» **DATA TO EXAMINE**
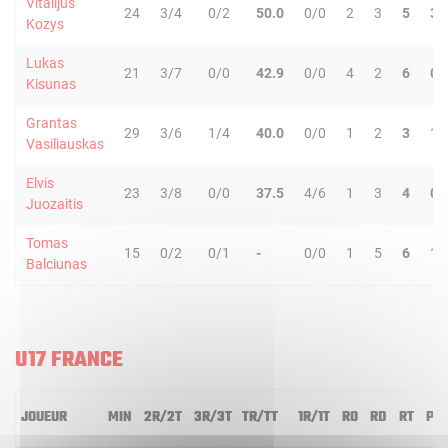
Vitalijus
24
3/4
0/2
50.0
0/0
2
3
5
3
Kozys
Lukas
21
3/7
0/0
42.9
0/0
4
2
6
0
Kisunas
Grantas
29
3/6
1/4
40.0
0/0
1
2
3
1
Vasiliauskas
Elvis
23
3/8
0/0
37.5
4/6
1
3
4
0
Juozaitis
Tomas
15
0/2
0/1
-
0/0
1
5
6
1
Balciunas
U17 FRANCE
JOUEUR
MIN
2R/2T
3R/3T
TR/TT
1R/1T
RO
RD
RT
PD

» **TASK REQUIREMENTS**
Take the listing above and retype it exactly. Its pictures are to be omitted.

» **ANSWER TO THE EXERCISE**
Vitalijus
24
3/4
0/2
50.0
0/0
2
3
5
3
Kozys
Lukas
21
3/7
0/0
42.9
0/0
4
2
6
0
Kisunas
Grantas
29
3/6
1/4
40.0
0/0
1
2
3
1
Vasiliauskas
Elvis
23
3/8
0/0
37.5
4/6
1
3
4
0
Juozaitis
Tomas
15
0/2
0/1
-
0/0
1
5
6
1
Balciunas
U17 FRANCE
JOUEUR
MIN
2R/2T
3R/3T
TR/TT
1R/1T
RO
RD
RT
PD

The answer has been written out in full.